CEO dismisses succession talk calling it inappropriate

Coca-Cola said Thursday it named company veteran James Quincey as president and chief operating officer, creating a new No. 2 position and potential CEO successor in its chain of command. The world's largest beverage company said the appointment is effective immediately, and that its operating groups will now report to Quincey. CEO Muhtar Kent said that will free him up to focus on the company's long-term strategy. In a call with reporters, Kent said it would be "inappropriate to speculate on CEO succession.'' Coca-Cola Co., which makes drinks including Sprite, Powerade and Dasani, has been slashing costs amid sales struggles and says it's in a transitional period.
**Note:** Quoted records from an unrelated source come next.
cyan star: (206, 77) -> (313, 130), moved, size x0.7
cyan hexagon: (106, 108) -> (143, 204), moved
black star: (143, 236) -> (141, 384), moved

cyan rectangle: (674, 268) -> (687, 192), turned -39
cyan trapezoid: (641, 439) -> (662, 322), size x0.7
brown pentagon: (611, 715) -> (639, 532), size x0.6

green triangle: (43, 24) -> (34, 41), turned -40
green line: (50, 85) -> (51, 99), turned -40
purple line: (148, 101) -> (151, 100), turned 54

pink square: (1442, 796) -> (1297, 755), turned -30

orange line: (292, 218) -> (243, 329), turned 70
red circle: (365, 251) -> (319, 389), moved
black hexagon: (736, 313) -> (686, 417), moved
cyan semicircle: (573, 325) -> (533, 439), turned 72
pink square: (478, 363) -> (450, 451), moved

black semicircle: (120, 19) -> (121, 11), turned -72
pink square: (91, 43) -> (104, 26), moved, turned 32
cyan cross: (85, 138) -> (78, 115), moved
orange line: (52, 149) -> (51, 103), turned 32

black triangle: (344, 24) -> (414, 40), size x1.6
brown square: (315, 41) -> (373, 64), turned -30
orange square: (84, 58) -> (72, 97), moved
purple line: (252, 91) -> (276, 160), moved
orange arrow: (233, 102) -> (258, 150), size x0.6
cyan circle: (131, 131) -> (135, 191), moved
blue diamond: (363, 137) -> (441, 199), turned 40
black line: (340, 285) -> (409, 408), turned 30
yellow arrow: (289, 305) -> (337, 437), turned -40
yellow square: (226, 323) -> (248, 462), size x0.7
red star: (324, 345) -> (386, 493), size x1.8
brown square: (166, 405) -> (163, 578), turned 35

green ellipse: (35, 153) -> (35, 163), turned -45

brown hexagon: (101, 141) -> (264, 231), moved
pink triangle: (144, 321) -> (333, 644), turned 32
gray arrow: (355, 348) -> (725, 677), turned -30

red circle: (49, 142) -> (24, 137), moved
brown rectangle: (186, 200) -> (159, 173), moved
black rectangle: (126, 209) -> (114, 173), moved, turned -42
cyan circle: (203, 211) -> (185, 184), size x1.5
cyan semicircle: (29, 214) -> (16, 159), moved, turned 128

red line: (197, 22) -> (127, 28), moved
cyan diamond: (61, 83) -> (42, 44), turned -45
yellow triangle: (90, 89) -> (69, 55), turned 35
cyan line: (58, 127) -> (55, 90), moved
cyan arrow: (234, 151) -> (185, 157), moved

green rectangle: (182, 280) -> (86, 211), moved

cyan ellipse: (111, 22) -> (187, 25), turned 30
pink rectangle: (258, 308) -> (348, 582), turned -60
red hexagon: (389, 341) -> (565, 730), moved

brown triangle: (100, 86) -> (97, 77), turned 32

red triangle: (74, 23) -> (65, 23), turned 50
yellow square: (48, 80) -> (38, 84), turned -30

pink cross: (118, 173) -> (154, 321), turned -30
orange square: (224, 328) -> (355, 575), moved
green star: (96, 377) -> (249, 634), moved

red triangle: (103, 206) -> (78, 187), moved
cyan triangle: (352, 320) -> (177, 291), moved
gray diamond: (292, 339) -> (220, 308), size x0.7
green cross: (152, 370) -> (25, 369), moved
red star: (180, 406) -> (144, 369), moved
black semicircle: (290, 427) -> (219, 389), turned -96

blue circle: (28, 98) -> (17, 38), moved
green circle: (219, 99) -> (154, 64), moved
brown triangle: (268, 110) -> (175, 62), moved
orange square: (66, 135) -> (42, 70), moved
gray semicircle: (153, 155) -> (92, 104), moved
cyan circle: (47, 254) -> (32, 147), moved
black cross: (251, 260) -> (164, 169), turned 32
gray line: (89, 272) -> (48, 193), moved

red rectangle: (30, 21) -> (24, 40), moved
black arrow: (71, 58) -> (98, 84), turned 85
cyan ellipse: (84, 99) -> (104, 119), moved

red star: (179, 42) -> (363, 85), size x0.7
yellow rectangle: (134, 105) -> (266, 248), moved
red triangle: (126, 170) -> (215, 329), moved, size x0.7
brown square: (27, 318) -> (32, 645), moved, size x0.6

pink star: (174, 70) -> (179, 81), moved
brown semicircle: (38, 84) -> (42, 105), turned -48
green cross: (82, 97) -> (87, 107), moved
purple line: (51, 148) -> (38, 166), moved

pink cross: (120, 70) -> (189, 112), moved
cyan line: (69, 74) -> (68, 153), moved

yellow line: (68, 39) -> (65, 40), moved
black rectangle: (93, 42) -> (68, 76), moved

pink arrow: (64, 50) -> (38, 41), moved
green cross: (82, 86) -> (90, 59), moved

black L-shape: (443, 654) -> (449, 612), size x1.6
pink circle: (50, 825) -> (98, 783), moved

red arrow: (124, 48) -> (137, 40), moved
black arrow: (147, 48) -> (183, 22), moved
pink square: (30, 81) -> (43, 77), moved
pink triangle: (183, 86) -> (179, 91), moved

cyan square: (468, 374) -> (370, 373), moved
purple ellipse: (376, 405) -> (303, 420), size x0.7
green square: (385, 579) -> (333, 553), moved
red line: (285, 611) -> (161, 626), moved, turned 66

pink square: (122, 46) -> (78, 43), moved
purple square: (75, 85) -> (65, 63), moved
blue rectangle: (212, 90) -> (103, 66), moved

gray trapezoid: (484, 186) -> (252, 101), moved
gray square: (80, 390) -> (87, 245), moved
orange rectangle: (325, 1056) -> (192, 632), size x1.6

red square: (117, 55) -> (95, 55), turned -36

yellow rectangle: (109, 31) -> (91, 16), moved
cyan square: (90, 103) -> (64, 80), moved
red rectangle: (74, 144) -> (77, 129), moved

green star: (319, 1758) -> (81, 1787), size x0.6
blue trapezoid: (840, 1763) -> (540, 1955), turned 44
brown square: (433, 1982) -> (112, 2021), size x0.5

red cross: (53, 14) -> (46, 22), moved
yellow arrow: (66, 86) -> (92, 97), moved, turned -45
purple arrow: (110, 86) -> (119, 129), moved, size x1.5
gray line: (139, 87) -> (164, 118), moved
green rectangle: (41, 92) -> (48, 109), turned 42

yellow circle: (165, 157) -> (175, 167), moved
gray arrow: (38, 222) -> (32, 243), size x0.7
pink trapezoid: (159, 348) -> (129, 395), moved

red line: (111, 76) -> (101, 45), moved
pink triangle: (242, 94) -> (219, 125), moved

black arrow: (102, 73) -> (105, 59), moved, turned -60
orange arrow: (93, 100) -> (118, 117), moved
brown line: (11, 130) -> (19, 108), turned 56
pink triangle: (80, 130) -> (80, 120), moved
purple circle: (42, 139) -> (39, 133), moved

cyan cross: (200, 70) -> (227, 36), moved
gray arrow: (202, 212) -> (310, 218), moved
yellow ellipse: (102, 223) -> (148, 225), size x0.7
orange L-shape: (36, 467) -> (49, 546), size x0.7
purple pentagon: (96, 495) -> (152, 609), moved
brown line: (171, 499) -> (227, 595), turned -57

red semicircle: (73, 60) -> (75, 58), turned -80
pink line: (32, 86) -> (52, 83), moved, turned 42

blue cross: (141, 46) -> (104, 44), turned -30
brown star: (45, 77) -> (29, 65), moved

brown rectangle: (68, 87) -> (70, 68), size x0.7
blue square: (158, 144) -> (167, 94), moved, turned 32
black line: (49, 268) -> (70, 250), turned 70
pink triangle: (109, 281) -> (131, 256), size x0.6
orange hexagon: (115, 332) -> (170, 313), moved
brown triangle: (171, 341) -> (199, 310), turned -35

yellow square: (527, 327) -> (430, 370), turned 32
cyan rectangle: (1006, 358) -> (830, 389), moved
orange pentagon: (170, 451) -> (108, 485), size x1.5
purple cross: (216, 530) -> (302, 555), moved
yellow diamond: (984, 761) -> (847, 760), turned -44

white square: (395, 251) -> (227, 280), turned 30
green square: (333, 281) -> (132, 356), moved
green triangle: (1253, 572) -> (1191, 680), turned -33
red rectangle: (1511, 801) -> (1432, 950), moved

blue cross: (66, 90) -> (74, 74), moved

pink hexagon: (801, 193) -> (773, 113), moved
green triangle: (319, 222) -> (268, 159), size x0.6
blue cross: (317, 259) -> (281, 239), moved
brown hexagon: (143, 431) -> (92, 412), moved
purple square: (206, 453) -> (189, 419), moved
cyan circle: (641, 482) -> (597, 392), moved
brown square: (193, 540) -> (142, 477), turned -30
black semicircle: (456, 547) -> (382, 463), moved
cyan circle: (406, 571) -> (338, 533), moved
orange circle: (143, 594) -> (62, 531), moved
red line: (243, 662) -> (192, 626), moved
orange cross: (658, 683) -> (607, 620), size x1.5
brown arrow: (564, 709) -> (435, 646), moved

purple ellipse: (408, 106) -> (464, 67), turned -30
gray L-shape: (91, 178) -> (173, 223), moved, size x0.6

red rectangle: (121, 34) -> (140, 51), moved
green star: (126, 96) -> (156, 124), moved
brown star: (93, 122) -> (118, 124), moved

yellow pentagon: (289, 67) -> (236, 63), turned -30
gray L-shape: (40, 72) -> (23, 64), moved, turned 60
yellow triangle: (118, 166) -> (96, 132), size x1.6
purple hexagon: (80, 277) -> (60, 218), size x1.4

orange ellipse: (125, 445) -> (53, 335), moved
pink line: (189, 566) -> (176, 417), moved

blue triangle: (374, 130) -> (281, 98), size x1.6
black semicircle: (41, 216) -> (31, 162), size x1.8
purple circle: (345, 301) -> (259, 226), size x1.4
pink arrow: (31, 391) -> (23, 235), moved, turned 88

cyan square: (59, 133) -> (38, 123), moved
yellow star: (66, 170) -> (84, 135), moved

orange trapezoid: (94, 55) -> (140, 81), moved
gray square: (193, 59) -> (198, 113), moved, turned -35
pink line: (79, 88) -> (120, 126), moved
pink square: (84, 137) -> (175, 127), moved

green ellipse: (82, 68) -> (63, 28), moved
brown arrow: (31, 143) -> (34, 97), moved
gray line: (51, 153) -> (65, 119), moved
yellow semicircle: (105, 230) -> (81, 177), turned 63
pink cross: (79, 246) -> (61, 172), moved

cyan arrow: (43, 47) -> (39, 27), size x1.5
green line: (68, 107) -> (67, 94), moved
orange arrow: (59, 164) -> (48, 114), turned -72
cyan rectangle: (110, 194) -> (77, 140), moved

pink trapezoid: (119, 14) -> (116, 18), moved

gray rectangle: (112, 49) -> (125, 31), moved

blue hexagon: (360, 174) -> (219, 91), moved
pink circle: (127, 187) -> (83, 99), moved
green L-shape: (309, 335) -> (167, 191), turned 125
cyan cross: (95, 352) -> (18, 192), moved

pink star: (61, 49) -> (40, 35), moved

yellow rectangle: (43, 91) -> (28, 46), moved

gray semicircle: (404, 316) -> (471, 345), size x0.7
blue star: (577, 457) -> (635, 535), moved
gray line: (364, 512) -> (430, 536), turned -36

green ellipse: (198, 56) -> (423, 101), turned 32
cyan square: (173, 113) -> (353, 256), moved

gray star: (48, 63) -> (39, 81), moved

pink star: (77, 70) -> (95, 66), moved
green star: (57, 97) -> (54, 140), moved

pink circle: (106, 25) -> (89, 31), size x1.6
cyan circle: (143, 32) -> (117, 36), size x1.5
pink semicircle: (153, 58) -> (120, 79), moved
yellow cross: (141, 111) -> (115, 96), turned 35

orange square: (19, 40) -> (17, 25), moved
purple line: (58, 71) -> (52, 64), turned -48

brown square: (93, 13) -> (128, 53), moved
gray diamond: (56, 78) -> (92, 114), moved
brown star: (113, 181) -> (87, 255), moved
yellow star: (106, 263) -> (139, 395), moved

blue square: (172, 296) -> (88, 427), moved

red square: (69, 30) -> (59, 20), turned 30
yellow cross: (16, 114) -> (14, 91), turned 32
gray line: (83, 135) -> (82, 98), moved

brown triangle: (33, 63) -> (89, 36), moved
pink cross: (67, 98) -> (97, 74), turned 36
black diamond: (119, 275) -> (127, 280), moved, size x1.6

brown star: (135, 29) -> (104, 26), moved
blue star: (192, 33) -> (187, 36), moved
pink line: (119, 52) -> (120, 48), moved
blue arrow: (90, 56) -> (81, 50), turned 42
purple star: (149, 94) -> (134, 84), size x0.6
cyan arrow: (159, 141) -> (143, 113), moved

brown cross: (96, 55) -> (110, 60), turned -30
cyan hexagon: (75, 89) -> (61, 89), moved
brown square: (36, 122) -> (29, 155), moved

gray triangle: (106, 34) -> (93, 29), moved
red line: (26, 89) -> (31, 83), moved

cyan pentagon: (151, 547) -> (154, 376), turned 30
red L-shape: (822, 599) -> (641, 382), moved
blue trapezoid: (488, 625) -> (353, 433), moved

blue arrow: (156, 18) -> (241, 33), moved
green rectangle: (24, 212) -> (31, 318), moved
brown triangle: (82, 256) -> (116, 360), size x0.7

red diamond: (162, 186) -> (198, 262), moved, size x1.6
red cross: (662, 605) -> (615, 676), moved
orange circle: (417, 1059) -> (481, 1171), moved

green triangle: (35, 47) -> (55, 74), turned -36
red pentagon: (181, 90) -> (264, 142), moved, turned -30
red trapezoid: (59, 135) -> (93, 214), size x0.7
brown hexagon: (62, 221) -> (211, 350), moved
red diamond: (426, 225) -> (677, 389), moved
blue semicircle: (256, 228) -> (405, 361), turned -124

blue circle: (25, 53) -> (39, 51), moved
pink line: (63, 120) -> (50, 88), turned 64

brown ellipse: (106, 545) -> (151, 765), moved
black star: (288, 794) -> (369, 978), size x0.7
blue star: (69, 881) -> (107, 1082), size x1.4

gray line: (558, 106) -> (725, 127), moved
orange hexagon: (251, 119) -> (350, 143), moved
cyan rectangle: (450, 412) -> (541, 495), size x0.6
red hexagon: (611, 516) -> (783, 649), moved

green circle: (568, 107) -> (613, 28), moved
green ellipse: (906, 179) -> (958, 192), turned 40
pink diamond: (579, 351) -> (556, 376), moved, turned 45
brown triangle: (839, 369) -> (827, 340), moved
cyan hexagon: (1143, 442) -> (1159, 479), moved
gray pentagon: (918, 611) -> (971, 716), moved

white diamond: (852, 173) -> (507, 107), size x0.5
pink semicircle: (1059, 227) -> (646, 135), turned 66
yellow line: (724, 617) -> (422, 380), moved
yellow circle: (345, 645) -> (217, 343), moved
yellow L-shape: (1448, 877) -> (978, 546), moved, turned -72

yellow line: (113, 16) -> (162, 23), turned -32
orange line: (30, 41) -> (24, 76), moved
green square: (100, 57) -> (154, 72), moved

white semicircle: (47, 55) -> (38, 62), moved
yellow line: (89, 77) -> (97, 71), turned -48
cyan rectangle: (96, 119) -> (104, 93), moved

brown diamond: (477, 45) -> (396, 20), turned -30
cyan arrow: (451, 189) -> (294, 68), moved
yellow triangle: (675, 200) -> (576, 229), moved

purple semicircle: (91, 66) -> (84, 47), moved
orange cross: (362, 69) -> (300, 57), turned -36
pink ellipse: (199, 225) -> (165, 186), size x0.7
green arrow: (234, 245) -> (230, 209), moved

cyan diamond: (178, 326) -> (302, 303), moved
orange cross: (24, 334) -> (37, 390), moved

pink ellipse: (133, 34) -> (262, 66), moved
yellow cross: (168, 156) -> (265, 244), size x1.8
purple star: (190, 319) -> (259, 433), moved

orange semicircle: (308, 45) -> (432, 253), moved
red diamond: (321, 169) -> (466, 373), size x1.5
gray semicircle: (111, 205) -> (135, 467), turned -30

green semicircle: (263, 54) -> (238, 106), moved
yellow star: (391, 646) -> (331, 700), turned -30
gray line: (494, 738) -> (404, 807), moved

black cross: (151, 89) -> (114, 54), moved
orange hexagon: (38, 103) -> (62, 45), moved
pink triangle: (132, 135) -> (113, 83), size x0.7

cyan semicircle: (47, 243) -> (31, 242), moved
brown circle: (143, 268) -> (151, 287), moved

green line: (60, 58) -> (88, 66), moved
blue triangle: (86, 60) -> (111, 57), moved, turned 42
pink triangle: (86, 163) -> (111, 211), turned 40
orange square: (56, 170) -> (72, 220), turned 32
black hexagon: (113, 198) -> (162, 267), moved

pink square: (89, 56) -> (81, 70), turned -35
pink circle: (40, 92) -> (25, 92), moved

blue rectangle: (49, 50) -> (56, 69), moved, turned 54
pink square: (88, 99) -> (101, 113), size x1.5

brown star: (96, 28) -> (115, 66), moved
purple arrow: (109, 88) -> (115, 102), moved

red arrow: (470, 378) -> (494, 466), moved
As people have turned away from big soda brands in North America, the company has regrouped to lessen its focus on merely pushing up sales volume. Instead, Coca-Cola is now playing up smaller bottles and cans that may not drive up volume, but fetch more money per ounce. The company also positions the smaller sizes as a way to enjoy its drinks without feeling guilty about guzzling too much sugar. Bonnie Herzog, a Wells Fargo analyst, said that Quincey's appointment could also signal a strategy shift for Coca-Cola. She noted Quincey has played a key role a several recent deals, including the company's acquisition of Innocent drinks in 2009. ``We can't help but wonder if (Coca-Cola) will accelerate growth through stepped-up acquisitions,'' Herzog wrote in a note to investors. On Thursday, the company also said that the president of Coca-Cola International, Ahmet Bozer, will retire in March and that his position will not be refilled. Bozer, 55, joined the company in 1990 as a financial control manager and has been seen as a potential successor to Kent. Kent said the retirement was Bozer's decision. Quincey, 50, had been reporting to Bozer as president of the company's Europe group. He is moving to Atlanta from London for his new role. Ali Dibadj, a senior analyst with Bernstein, said he believes Quincey's appointment sets up a succession plan, but that it doesn't necessarily suggest that Kent will be leaving shortly. "Change at Coca-Cola is not necessarily a bad thing,'' Dibadj said, noting the appointment was a surprise to many.